Asya has been traveling different worlds after building a portal for herself. This time she has reached the strange world. This world can be represented as a finite cartesian-coordinate-system
This world is inhabited by Locks and Keys, every lock and key is placed on some integral point on the cartesian plane. These locks and keys can also move but only either parallel to the X-axis or to the Y-axis and they can’t change their direction once they start moving from their original positions.

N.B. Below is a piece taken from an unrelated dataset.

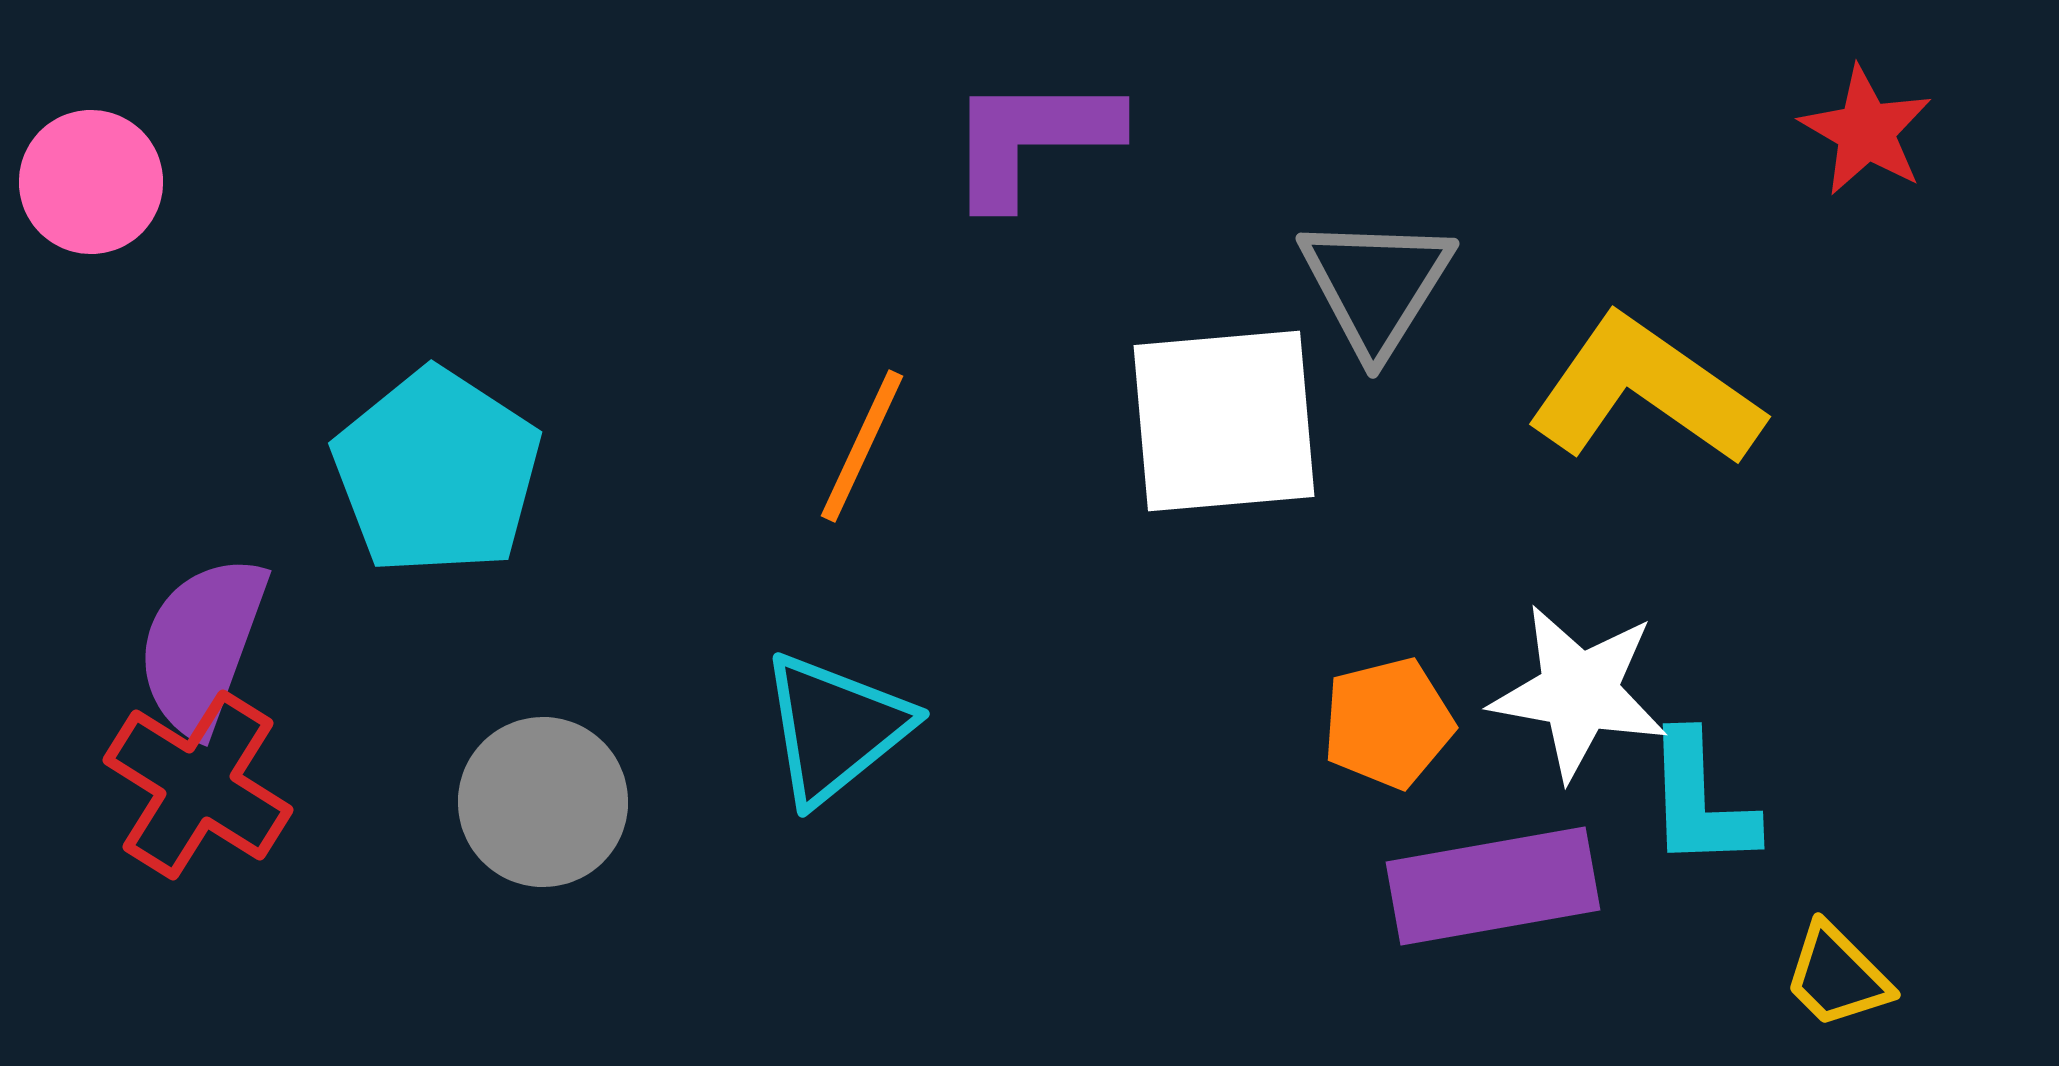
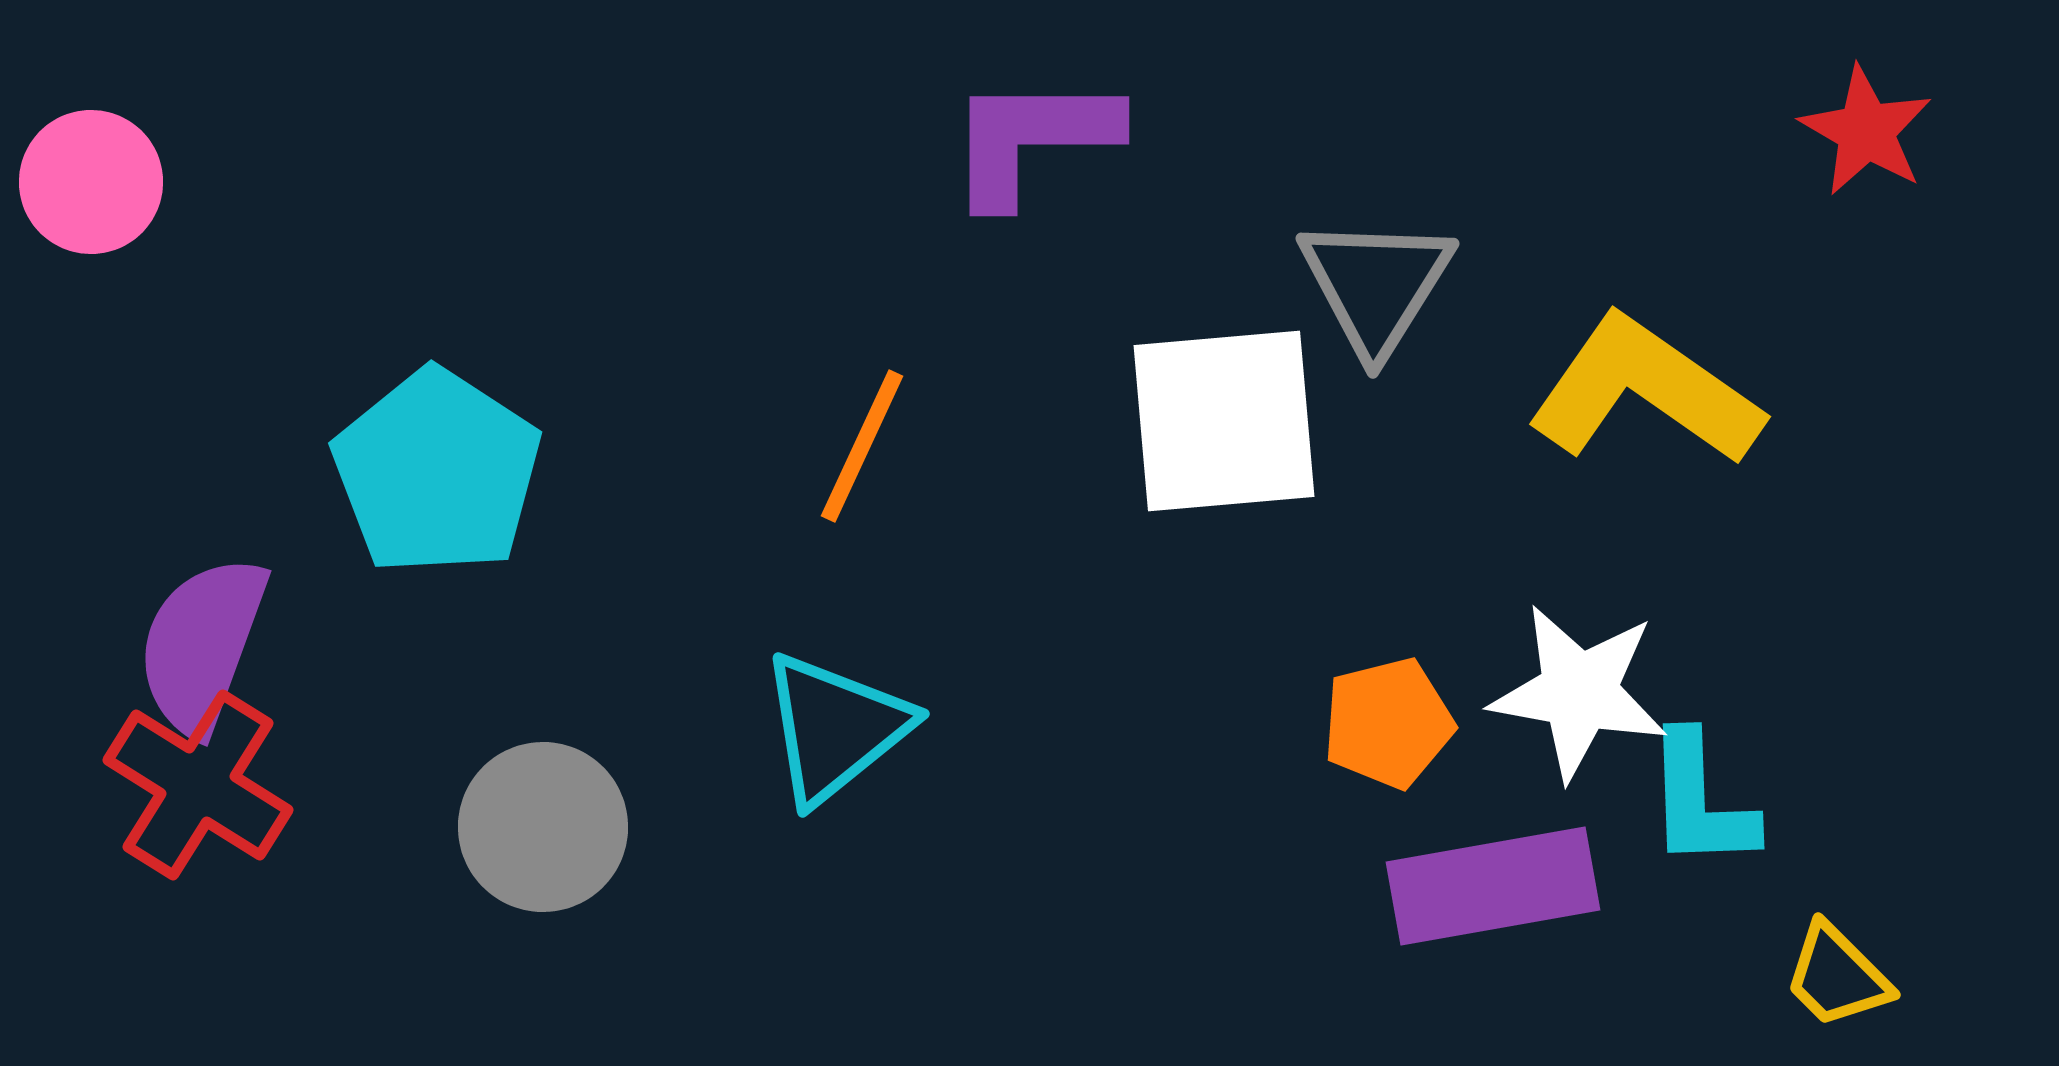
gray circle: moved 25 px down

Once a lock and key meet, they can either continue their movement or they can come out of the cartesian plane and Asya can take that pair back home. Asya knows the original position of all the locks and keys and she wants to take as many pairs as possible, with her. For this, she needs to decide the direction of movement for all the locks and keys and when they make a pair
Once Asya has decided the direction of movement for every
element, the elements start moving in the assigned direction with a speed of 1-unit per unit of time:
Help her find out the maximum number of pairs she can take with her if she assigns the directions optimally.
Input Format: The first line of input contains an integer T denoting the number of test cases. The first line of each test case is N and M, N is the number of rows and M is the number of columns in the grid. The second line of each test case contains N*M space-separated integers.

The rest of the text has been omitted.